Write out again the lines from the line with "Энзимные пудры" up to and including the line with "Sommige cookies zijn", exactly as they stand below, and skip any picture.
------ SOURCE DATA ------
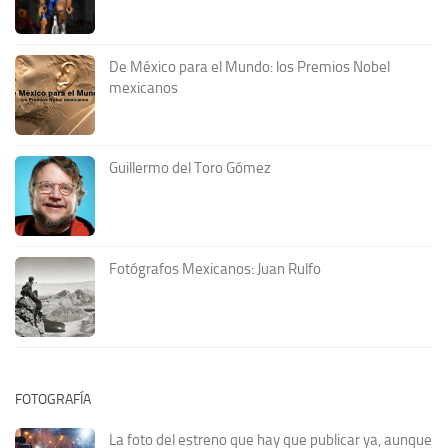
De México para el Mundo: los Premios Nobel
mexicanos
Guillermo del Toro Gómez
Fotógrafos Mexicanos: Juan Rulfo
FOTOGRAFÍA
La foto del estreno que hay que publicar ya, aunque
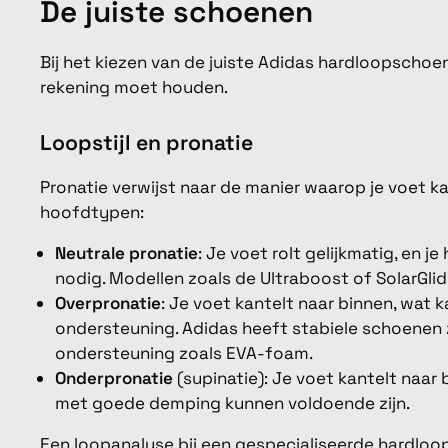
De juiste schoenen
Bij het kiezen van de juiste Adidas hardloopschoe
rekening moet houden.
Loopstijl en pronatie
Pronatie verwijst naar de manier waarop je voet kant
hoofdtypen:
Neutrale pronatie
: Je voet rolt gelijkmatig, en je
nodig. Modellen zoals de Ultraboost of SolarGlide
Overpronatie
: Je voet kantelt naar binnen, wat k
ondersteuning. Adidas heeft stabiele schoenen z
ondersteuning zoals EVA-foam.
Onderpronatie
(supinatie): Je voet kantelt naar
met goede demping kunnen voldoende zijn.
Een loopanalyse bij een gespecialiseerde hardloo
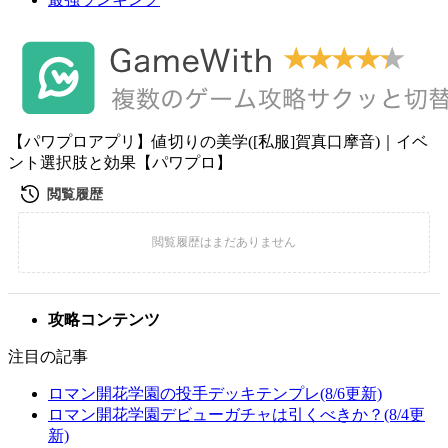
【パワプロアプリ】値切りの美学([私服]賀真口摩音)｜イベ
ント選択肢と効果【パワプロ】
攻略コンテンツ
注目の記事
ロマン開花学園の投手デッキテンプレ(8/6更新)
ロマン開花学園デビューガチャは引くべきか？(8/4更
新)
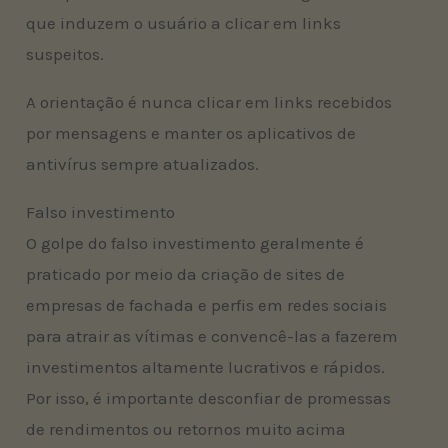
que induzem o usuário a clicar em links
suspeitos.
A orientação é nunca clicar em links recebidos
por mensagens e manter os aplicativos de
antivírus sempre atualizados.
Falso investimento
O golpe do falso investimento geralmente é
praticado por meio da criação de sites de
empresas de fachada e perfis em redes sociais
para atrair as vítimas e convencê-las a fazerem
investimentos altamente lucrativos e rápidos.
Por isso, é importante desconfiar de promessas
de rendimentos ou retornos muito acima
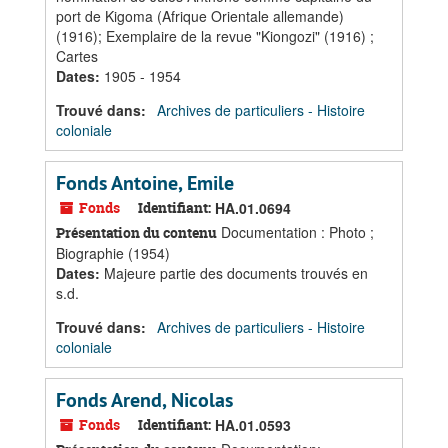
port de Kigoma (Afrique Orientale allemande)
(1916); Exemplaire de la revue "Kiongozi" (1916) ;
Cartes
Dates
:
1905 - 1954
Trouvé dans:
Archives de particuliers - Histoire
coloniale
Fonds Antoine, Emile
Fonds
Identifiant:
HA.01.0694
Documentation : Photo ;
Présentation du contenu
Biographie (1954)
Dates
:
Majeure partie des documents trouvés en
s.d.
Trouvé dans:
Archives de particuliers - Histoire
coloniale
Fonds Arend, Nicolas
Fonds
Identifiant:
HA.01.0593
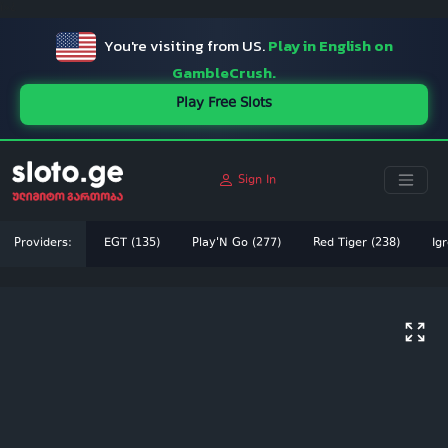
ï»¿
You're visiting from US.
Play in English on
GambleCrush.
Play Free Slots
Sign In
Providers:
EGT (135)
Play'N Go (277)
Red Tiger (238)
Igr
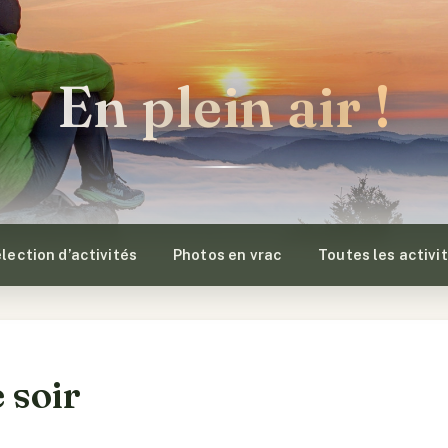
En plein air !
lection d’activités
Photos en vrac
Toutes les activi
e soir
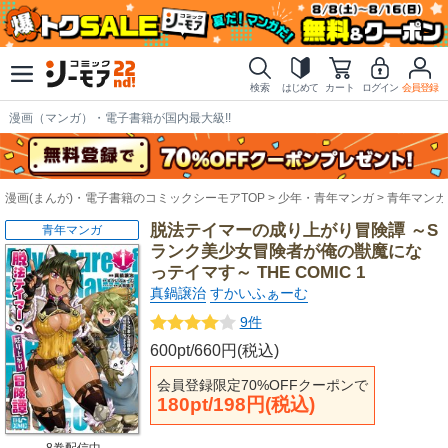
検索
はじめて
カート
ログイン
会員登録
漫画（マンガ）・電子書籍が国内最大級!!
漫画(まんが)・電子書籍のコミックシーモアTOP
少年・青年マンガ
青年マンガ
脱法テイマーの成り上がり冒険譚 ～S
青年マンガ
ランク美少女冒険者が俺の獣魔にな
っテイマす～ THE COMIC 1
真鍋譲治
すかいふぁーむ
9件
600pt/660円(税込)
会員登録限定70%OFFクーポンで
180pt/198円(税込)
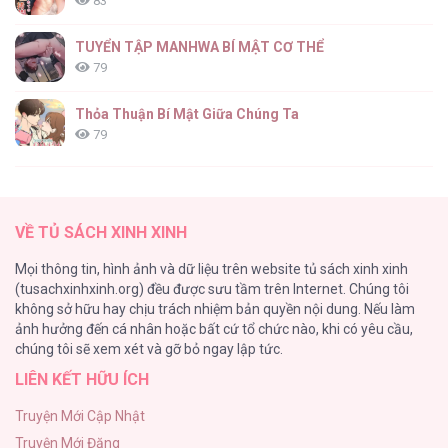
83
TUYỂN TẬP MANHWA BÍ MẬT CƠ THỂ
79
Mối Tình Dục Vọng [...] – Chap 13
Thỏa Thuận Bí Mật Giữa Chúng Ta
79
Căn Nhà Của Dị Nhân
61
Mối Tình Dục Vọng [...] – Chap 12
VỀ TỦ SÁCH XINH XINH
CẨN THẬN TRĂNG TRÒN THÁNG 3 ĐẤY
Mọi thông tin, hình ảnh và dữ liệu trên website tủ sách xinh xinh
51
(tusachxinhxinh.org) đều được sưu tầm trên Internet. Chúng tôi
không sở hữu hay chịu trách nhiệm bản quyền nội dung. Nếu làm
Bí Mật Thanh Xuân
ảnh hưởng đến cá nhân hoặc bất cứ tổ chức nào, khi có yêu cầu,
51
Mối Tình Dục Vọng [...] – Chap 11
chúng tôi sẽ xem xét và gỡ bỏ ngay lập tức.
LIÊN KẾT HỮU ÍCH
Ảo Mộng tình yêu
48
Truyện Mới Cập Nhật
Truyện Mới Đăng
------
------ SOURCE DATA ------
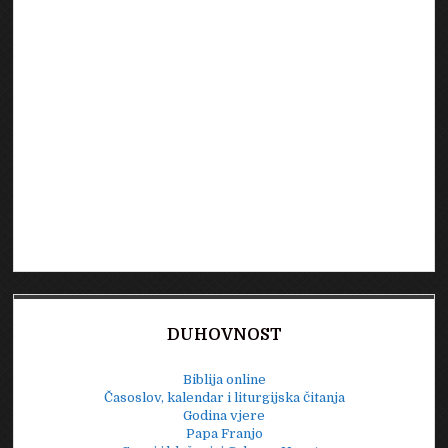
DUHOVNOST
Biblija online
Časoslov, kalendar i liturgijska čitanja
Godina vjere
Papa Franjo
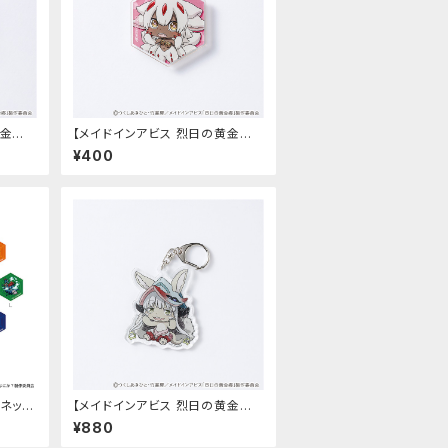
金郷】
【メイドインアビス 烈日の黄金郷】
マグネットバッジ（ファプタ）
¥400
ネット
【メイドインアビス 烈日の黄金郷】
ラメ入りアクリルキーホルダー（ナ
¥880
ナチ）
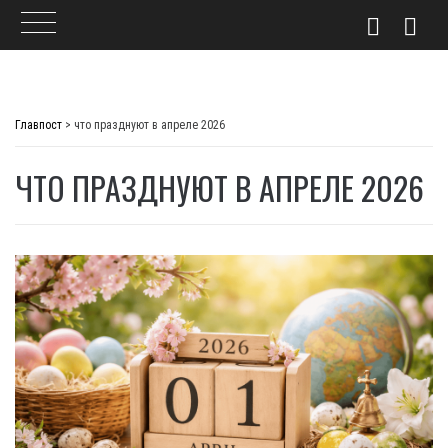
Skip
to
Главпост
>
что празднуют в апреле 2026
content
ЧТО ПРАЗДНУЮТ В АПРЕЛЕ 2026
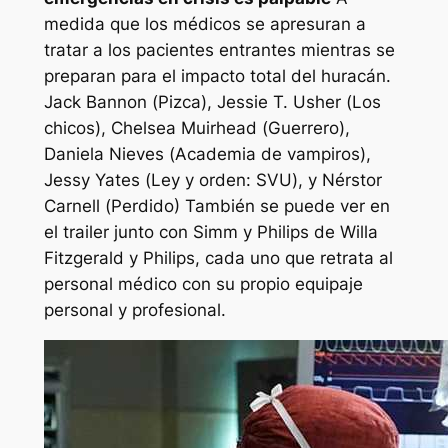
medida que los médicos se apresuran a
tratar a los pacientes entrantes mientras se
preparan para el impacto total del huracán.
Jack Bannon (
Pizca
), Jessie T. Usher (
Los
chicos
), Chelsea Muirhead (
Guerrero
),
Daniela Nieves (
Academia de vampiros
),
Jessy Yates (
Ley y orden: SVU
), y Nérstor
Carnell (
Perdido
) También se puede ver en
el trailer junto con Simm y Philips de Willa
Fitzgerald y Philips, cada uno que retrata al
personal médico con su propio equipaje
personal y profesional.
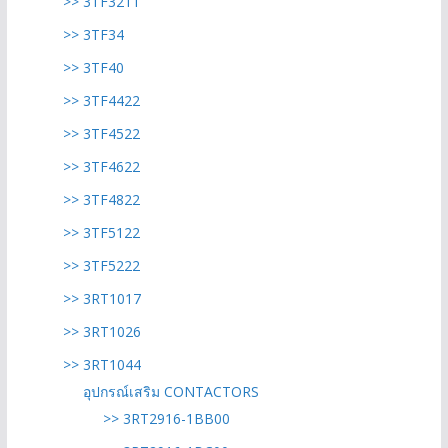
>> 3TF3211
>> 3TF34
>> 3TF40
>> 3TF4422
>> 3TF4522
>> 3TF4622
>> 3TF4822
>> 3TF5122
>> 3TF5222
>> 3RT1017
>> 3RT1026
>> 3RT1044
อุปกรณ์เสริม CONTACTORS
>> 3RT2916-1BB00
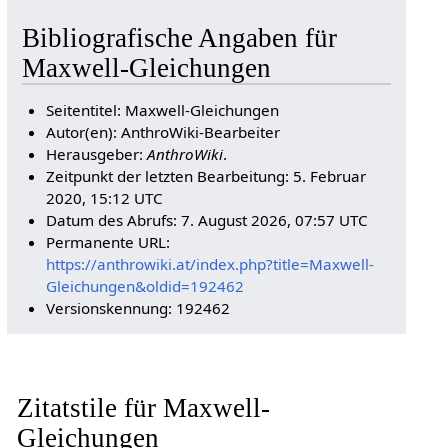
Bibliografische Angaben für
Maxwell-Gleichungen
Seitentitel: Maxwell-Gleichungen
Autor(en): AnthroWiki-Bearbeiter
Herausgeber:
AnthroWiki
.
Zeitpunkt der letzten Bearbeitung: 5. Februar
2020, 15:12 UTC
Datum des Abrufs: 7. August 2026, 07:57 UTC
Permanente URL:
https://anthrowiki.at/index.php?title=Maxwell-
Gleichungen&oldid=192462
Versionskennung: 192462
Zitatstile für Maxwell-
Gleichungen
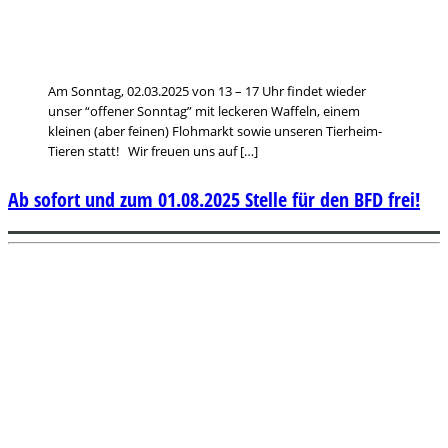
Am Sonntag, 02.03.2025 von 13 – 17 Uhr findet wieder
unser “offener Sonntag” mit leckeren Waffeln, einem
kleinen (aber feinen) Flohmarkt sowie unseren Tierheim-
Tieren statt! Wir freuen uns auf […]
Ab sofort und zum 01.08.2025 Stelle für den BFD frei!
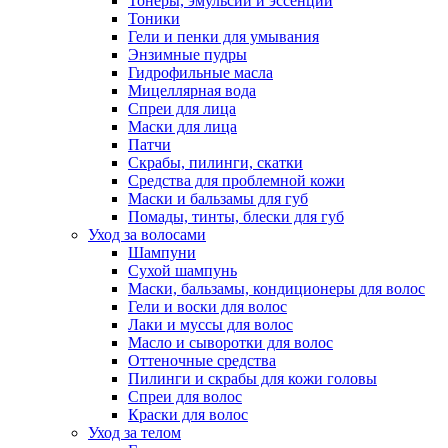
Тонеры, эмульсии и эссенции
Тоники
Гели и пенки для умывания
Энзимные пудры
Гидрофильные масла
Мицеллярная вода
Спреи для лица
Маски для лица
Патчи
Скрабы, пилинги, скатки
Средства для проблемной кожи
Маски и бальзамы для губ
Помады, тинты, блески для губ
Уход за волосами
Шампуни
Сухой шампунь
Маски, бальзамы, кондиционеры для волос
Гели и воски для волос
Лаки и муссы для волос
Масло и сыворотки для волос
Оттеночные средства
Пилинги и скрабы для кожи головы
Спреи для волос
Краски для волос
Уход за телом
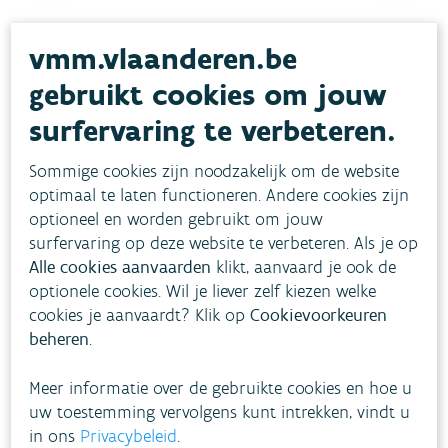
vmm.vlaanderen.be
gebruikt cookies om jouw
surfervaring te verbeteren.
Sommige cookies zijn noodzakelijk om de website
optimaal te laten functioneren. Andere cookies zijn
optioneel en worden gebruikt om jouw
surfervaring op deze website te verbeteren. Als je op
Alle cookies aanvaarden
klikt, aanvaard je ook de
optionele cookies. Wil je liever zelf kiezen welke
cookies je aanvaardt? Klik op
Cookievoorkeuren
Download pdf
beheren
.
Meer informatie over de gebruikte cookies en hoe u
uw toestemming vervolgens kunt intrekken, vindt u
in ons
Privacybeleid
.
------
**REPLY**
Энзимные пудры
Гидрофильные масла
Мицеллярная вода
Спреи для лица
Маски для лица
Патчи
Скрабы, пилинги, скатки
Средства для проблемной кожи
Маски и бальзамы для губ
Помады, тинты, блески для губ
Уход за волосами
Шампуни
Сухой шампунь
Маски, бальзамы, кондиционеры для волос
Гели и воски для волос
Лаки и муссы для волос
Масло и сыворотки для волос
Оттеночные средства
Пилинги и скрабы для кожи головы
Спреи для волос
Краски для волос
Уход за телом
vmm.vlaanderen.be
gebruikt cookies om jouw
surfervaring te verbeteren.
Sommige cookies zijn noodzakelijk om de website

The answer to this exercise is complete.